Options for encoding:

  • compression (int or str): 0 or "no" for no compression (default), 1 or "zlib" for Zlib compression (same as zip files and PNG), and 2 or "bz2" for Bz2 compression (more compact but slower writing). Note that some BSDF implementations (e.g. JavaScript) may not support compression.
  • use_checksum (bool): whether to include a checksum with binary blobs.
  • float64 (bool): Whether to write floats as 64 bit (default) or 32 bit.

Options for decoding:

  • load_streaming (bool): if True, and the final object in the structure was a stream, will make it available as a stream in the decoded object.
  • lazy_blob (bool): if True, bytes are represented as Blob objects that can be used to lazily access the data, and also overwrite the data if the file is open in a+ mode.

method add_extension(extension_class)

Add an extension to this serializer instance, which must be a subclass of Extension. Can be used as a decorator.

method remove_extension(name)

Remove a converted by its unique name.

method encode(ob)

Save the given object to bytes.

method save(f, ob)

Write the given object to the given file object.

method decode(bb)

Load the data structure that is BSDF-encoded in the given bytes.

method load(f)

Load a BSDF-encoded object from the given file object.

class Extension()

Base class to implement BSDF extensions for special data types.

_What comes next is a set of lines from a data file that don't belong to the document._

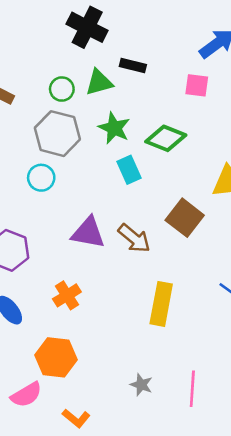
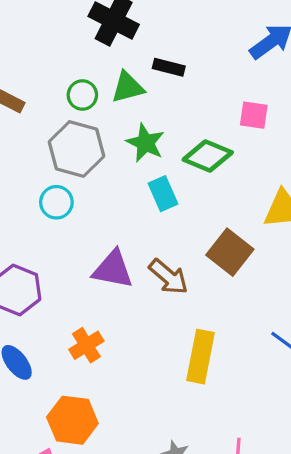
pink square: (197, 85) -> (254, 115), moved

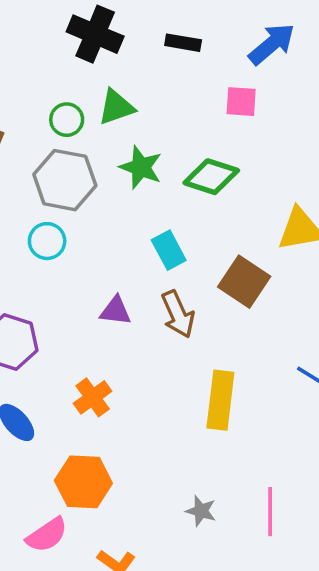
black rectangle: (169, 67) -> (183, 43), moved
pink square: (254, 115) -> (241, 102), moved
cyan rectangle: (163, 194) -> (169, 250), moved
purple triangle: (113, 269) -> (115, 311), size x0.7
brown arrow: (168, 277) -> (178, 314), turned 30

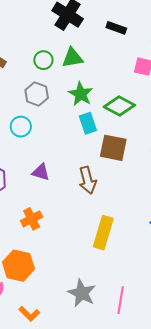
gray hexagon: (65, 180) -> (37, 94), size x0.7
cyan rectangle: (169, 250) -> (88, 123), moved
brown square: (244, 282) -> (113, 148), moved, turned -32
purple triangle: (115, 311) -> (41, 172), moved
gray star: (201, 511) -> (82, 293), size x1.6

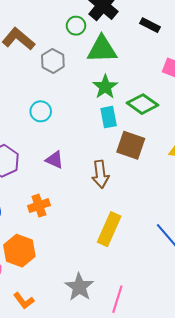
green triangle: (73, 58) -> (102, 49), size x1.4
green circle: (43, 60) -> (76, 26), moved
gray hexagon: (37, 94) -> (53, 61), moved

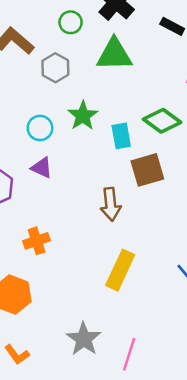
green circle: (76, 26) -> (71, 22), moved
green star: (105, 87) -> (83, 116), moved
brown square: (131, 145) -> (147, 170), turned -36
purple triangle: (54, 160) -> (42, 168), moved

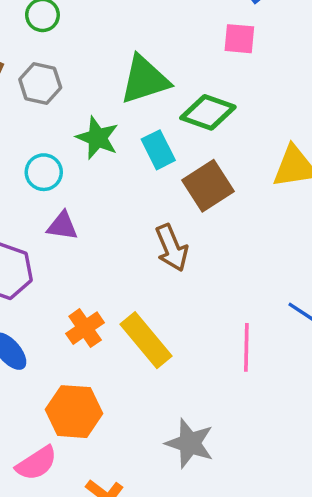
green triangle: (114, 55) -> (145, 80), moved
yellow rectangle: (120, 270) -> (146, 340), moved, turned -48
pink line: (129, 354) -> (246, 347), moved

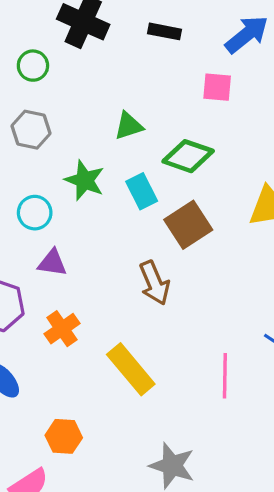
green triangle: (145, 80) -> (129, 126), size x0.6
orange cross: (85, 328) -> (62, 329), moved
orange hexagon: (74, 412) -> (64, 436), size x0.7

Extension classes are provided to the BSDF serializer, which instantiates the class. That way, the extension can be somewhat dynamic: e.g. the NDArrayExtension exposes the ndarray class only when numpy is imported.

A extension instance must have two attributes. These can be attribiutes of the class, or of the instance set in __init__():

  • name (str): the name by which encoded values will be identified.
  • cls (type): the type (or list of types) to match values with. This is optional, but it makes the encoder select extensions faster.

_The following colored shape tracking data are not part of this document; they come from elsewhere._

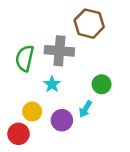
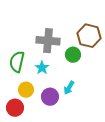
brown hexagon: (89, 24) -> (89, 36), moved
green semicircle: (25, 58) -> (17, 62), moved
green circle: (102, 84) -> (73, 55), moved

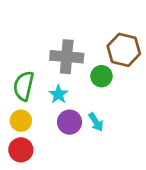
cyan arrow: (69, 88) -> (96, 122), turned -64
yellow circle: (26, 90) -> (21, 121), moved
purple circle: (50, 97) -> (70, 122), moved

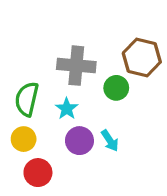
red circle: (21, 150) -> (38, 173), moved

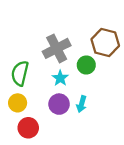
gray cross: (76, 66) -> (57, 48), turned -32
cyan star: (67, 109) -> (60, 78), moved
cyan arrow: (110, 141) -> (82, 104), turned 49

Further, it needs 3 methods:

  • match(serializer, value) -> bool: return whether the extension can convert the given value. The default is isinstance(value, self.cls).
  • encode(serializer, value) -> encoded_value: the function to encode a value to more basic data types.
  • decode(serializer, encoded_value) -> value: the function to decode an encoded value back to its intended representation.

class ListStream(mode='w')

A streamable list object used for writing or reading. In read mode, it can also be iterated over.

method append(item)

Append an item to the streaming list. The object is immediately serialized and written to the underlying file.

method close(unstream=False)

Close the stream, marking the number of written elements. New elements may still be appended, but they won't be read during decoding. If unstream is False, the stream is turned into a regular list (not streaming).

method next()

Read and return the next element in the streaming list. Raises StopIteration if the stream is exhausted.

class Blob(bb, compression=0, extra_size=0, use_checksum=False)

Object to represent a blob of bytes. When used to write a BSDF file, it's a wrapper for bytes plus properties such as what compression to apply. When used to read a BSDF file, it can be used to read the data lazily, and also modify the data if reading in 'r+' mode and the blob isn't compressed.

method seek(p)

Seek to the given position (relative to the blob start).

method tell()

Get the current file pointer position (relative to the blob start).

method write(bb)

Write bytes to the blob.

method read(n)

Read n bytes from the blob.

method get_bytes()

Get the contents of the blob as bytes.

method update_checksum()

Reset the blob's checksum if present. Call this after modifying the data.